Baltimore has long been plagued by high rates of homicide, with guns playing an important role. The city has implemented several law enforcement and public health strategies designed to reduce shootings. In addition to hot spot policing targeting illegal guns, the report examined:
- Drug law enforcement and the community effects of increases or decreases in arrests for illegal drug possession or distribution
- Ceasefire, a group violence intervention program that aims to identify and deter individuals and groups tied to gun violence
- Safe Streets Baltimore, a public health program that provides mentors and role models for those at greatest risk for involvement in gun violence
For their study, the researchers used data obtained from the Baltimore Police Department, the Baltimore Health Department, and Open Baltimore, a citywide public information database. Major drug busts were identified by systematic searches of news stories from local media outlets, including The Baltimore Sun, to estimate each intervention’s effects.
Contrary to the positive effects found for policing programs targeting guns and gun offenders, policing activities focusing exclusively on drug offenses did not lead to lasting protective effects on homicides.
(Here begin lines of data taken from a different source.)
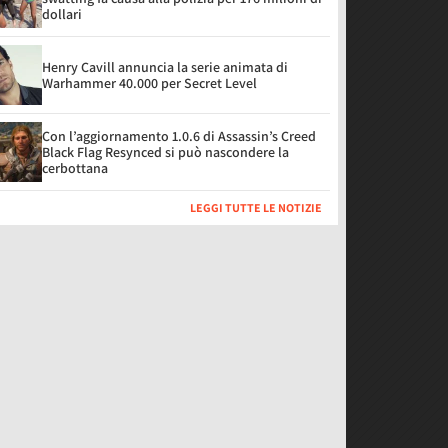
dollari
Henry Cavill annuncia la serie animata di
Warhammer 40.000 per Secret Level
Con l’aggiornamento 1.0.6 di Assassin’s Creed
Black Flag Resynced si può nascondere la
cerbottana
LEGGI TUTTE LE NOTIZIE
In fact, the most direct measures of Baltimore Police Department’s drug law enforcement provide evidence that these arrests were more likely to spur more gun violence than to reduce it. Although surges in arrests for illegal drug distribution within an area may reduce violence for one or two months, there appears to be violence-generating effects up to a year after these surges in drug arrests. Higher numbers of shootings also tend to follow increases in arrests for illegal drug possession.
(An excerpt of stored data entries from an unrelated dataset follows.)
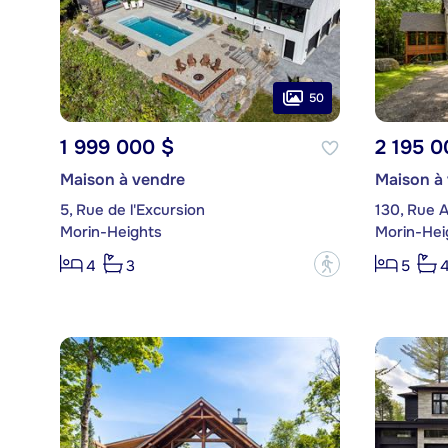
50
1 999 000 $
2 195 0
Maison à vendre
Maison à
5, Rue de l'Excursion
130, Rue A
Morin-Heights
Morin-Hei
?
4
3
5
“The findings on drug arrests aren’t entirely surprising, as published evidence to date provides little evidence that common policing approaches to drug law enforcement are effective in reducing violent crime,” Webster says. “We did, however, find that major drug busts in Baltimore that typically involve coordinated efforts with state and federal prosecutors and tend to target individuals and groups believed to be behind a lot of gun violence were associated with a 25 percent reduction in shootings within the areas affected during the six months following the busts. This suggests that drug law enforcement is most effective in reducing gun violence when it is highly focused on the most violent individuals.”
The researchers found that the group intervention program, Ceasefire, was not associated with any change in the number of homicides and nonfatal shootings in the areas where the program was active.
Safe Streets Baltimore was associated with a 12 to 13 percent reduction in nonfatal shootings; however, the reduction was not significant. Site-specific analyses revealed that the site in Cherry Hill, a neighborhood in South Baltimore, led to a significant reduction—39 percent—in homicides. Earlier evaluations of the program revealed more robust program effects through 2013.
“The historic rates of gun violence that Baltimore has experienced during the past three years and the large number of these shootings in which perpetrators are not brought to justice likely leave Safe Streets workers with many more potentially lethal conflicts than they are able to manage with available resources,” Webster says. “I believe with increased commitment, resources, and collaboration with other community organizations, these programs could produce the same kind of meaningful reductions in gun violence in Baltimore that they have produced in other cities.”